Payment After Delivery
While this is technically an option and would work similar to the Payment Before Delivery, given the unlikelihood of it being adopted or even succeeding we shall not explore further.
Types of Payment Methods
There are various payment methods that could be offered to customers, and it would be best to offer as many as possible to increase options for customers. These range from:
Card payments, for debit and credit cards
Wallet payments, with EasyPaisa & JazzCash being the largest,
Direct Bank Transfer either connected via Raast or direct API with the banks, and
IBFT which the customer would do on the spot.
All except the last one are preferred as they would give instant feedback to the courier on payment recipt and be comparatively fast which is crucial especially at the Payment At Delivery point. IBFT would end up being the slowest method and would also cause reconcialiation challenges with the merchants.
The 3PL would need to ensure they choose payment gateways that offer these payment options, or integrate multiple gateways. It is important to consider redundancy options where possible.
Payback to Merchants
The critical elements to the success of this program is how effectively the payout mechanism is designed, the charges for this delivery method, and how quickly payments can be made to merchants.

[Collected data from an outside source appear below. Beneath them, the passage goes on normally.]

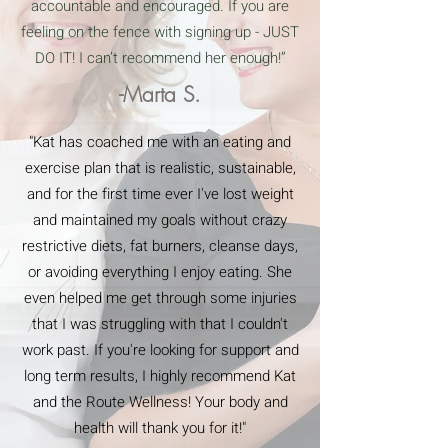
accountable and encouraged. If you are
feeling on the fence with signing up - JUST
DO IT! I can’t recommend her enough!”
-Marta S.
"Kat has coached me with an eating and
exercise plan that is realistic, sustainable,
and for the first time ever I've lost weight
and maintained my goals without crazy
restrictive diets, fat burners, cleanse days,
or avoiding everything I enjoy eating. She
even helped me get through some injuries
that I was struggling with that I couldn't
work past. If you're looking for support and
long term results, I highly recommend Kat
and the Route Wellness! Your body and
health will thank you for it!"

Logistics companies may even be able to generate additional business volumes as payments from customers could directly be sent to merchants making their reconciliation easier and offering their merchants the fastest payback in the industry.
The above is quick attempt to look at the ways in which digitising COD may help reduce the trust defecit that is apparent in the eCommerce market and help us towards reducing our reliance on Cash on Delivery.